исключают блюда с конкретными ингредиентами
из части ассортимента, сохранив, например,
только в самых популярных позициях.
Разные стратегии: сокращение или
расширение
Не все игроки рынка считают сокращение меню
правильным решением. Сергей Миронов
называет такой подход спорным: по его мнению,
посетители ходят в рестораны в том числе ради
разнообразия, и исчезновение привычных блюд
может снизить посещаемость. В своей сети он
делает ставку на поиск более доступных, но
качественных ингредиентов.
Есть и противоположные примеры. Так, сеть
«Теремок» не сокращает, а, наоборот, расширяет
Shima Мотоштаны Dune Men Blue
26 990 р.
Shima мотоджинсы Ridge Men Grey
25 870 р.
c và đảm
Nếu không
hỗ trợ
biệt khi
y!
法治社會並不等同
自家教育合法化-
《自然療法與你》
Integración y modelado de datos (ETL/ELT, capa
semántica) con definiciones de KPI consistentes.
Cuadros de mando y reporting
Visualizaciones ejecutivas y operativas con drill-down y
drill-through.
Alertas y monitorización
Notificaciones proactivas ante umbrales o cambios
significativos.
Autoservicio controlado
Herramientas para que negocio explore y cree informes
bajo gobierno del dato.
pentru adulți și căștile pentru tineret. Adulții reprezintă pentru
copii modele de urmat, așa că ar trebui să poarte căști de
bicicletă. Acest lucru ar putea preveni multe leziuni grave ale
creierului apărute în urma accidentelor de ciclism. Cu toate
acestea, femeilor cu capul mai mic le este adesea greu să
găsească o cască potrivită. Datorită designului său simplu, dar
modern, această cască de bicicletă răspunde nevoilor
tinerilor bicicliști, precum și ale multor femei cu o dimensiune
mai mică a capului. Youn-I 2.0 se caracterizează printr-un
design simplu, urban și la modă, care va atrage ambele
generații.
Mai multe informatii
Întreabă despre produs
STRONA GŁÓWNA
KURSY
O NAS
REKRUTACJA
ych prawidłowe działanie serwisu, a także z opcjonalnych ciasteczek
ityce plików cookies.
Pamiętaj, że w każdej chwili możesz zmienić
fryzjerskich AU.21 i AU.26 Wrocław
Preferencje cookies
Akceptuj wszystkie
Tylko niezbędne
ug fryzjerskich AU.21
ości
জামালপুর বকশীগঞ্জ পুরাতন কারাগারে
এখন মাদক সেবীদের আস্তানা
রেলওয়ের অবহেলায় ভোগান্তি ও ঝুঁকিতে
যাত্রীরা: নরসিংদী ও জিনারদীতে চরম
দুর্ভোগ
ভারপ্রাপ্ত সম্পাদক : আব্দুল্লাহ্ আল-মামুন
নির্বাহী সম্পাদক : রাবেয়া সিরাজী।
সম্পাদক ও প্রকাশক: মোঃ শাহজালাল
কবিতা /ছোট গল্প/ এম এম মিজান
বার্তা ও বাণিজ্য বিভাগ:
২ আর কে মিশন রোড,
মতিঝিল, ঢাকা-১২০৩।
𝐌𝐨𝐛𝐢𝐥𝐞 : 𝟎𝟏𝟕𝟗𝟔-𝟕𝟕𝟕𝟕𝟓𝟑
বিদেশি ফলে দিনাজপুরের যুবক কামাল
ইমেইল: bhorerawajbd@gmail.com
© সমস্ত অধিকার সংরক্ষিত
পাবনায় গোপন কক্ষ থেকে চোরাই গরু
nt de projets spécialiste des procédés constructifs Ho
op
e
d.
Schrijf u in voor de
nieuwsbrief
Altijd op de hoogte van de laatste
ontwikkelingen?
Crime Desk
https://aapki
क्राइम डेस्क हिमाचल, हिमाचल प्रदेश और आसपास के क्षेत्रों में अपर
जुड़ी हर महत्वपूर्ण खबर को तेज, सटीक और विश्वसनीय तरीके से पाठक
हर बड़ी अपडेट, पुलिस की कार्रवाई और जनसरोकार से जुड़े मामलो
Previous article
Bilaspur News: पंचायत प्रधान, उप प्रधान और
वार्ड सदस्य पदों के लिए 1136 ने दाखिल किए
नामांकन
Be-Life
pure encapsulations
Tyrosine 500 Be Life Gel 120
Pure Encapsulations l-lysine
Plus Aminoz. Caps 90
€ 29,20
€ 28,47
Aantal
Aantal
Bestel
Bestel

____

§ **EXERCISE DETAILS**
The answer should be an exact copy of the lines from the first line of the data through the line with "creierului apărute în" and should contain nothing else.

§ **ANSWER BELOW**
исключают блюда с конкретными ингредиентами
из части ассортимента, сохранив, например,
только в самых популярных позициях.
Разные стратегии: сокращение или
расширение
Не все игроки рынка считают сокращение меню
правильным решением. Сергей Миронов
называет такой подход спорным: по его мнению,
посетители ходят в рестораны в том числе ради
разнообразия, и исчезновение привычных блюд
может снизить посещаемость. В своей сети он
делает ставку на поиск более доступных, но
качественных ингредиентов.
Есть и противоположные примеры. Так, сеть
«Теремок» не сокращает, а, наоборот, расширяет
Shima Мотоштаны Dune Men Blue
26 990 р.
Shima мотоджинсы Ridge Men Grey
25 870 р.
c và đảm
Nếu không
hỗ trợ
biệt khi
y!
法治社會並不等同
自家教育合法化-
《自然療法與你》
Integración y modelado de datos (ETL/ELT, capa
semántica) con definiciones de KPI consistentes.
Cuadros de mando y reporting
Visualizaciones ejecutivas y operativas con drill-down y
drill-through.
Alertas y monitorización
Notificaciones proactivas ante umbrales o cambios
significativos.
Autoservicio controlado
Herramientas para que negocio explore y cree informes
bajo gobierno del dato.
pentru adulți și căștile pentru tineret. Adulții reprezintă pentru
copii modele de urmat, așa că ar trebui să poarte căști de
bicicletă. Acest lucru ar putea preveni multe leziuni grave ale
creierului apărute în urma accidentelor de ciclism. Cu toate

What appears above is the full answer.